WHAT TO PRODUCE:
Find how many lines in the material contain "IJspegels"; your answer should be that number alone.

RAW DATA:
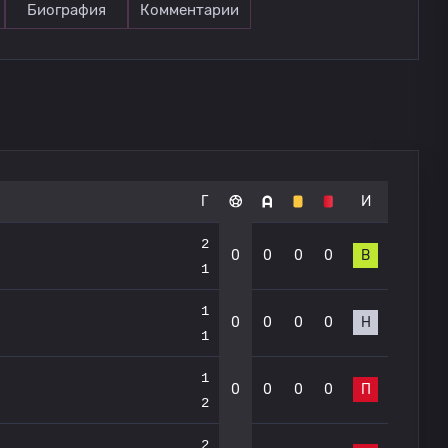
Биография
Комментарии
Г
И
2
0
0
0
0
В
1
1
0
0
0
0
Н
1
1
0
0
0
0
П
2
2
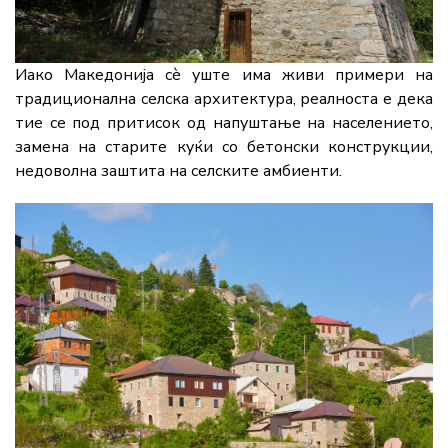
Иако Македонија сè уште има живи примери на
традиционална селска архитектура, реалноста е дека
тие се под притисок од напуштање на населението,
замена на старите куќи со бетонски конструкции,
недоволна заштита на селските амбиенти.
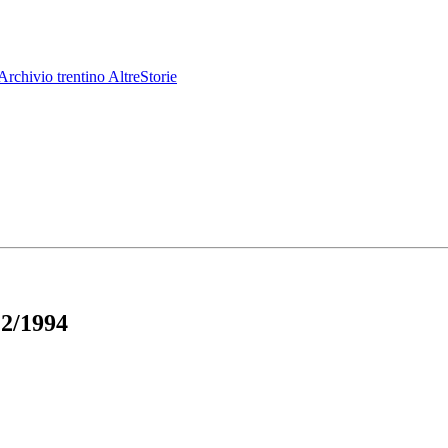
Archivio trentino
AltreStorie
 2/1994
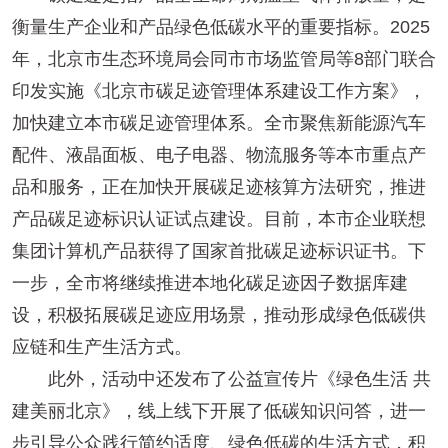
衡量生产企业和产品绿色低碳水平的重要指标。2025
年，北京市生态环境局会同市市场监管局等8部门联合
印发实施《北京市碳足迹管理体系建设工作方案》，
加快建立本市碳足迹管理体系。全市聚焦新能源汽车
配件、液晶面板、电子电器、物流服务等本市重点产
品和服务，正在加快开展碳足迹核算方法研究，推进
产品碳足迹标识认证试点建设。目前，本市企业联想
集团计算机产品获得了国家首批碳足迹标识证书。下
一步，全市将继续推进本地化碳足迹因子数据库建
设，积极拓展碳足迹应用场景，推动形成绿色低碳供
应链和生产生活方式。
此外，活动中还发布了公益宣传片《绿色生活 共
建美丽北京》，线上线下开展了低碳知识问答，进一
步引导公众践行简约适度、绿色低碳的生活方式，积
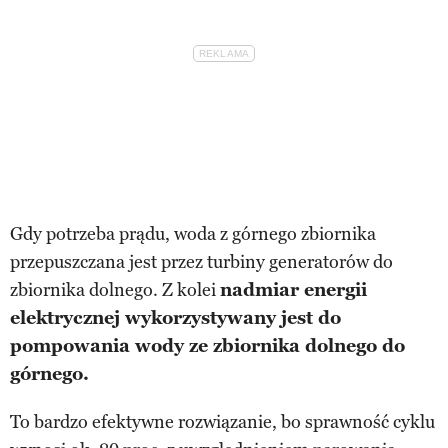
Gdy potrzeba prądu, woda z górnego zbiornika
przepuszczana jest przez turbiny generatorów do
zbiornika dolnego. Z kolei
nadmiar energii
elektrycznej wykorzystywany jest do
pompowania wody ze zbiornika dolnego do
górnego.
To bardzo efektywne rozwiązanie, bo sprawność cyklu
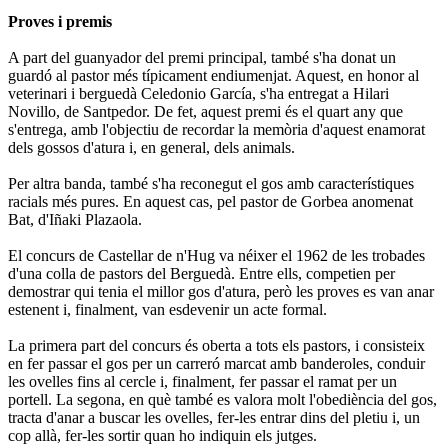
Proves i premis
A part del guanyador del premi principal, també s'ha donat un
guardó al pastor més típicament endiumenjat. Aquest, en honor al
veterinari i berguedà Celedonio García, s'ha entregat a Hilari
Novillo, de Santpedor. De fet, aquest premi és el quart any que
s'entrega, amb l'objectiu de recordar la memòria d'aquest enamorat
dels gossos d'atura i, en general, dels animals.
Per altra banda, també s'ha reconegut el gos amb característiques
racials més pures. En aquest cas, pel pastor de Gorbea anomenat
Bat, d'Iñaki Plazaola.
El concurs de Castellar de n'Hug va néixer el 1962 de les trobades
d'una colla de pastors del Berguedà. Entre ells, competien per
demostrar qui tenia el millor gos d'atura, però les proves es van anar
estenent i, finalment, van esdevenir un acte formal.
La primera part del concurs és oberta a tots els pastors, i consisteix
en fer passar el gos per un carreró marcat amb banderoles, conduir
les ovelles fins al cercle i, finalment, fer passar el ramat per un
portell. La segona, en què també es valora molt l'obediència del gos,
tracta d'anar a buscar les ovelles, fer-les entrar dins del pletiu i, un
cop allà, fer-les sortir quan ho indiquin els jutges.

--

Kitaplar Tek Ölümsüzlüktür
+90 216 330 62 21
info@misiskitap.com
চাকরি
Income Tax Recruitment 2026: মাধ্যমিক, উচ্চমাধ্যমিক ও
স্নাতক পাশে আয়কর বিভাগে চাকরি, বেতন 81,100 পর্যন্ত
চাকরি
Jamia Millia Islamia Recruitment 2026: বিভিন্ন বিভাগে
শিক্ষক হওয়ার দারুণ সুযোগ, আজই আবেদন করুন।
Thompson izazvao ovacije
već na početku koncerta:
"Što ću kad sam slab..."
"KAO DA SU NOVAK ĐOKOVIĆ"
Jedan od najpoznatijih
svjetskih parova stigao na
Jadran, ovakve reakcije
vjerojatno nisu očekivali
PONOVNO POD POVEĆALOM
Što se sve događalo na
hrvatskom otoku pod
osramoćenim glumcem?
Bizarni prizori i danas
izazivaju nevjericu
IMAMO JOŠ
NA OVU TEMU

--

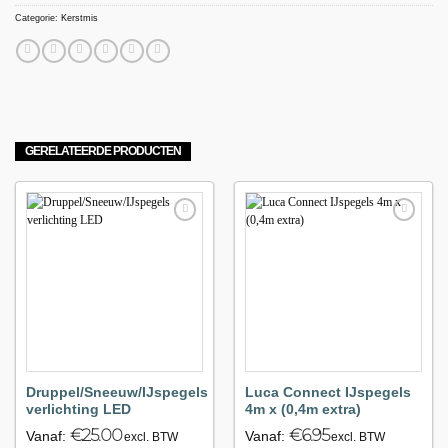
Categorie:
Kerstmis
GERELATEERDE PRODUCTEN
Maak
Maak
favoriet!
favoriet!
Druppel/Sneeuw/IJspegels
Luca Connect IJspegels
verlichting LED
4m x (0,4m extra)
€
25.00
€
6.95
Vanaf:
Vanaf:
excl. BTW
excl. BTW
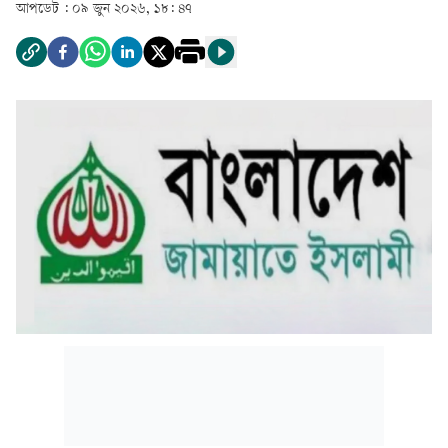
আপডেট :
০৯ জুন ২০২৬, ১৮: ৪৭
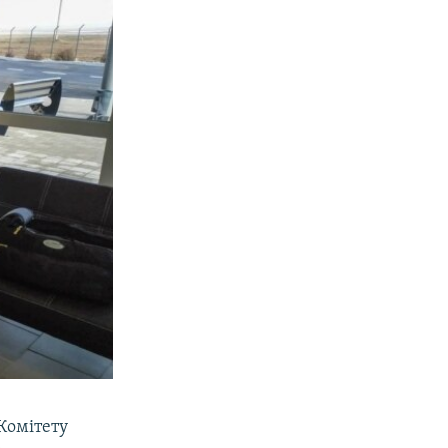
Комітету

OUTPUT OF THE TASK:
2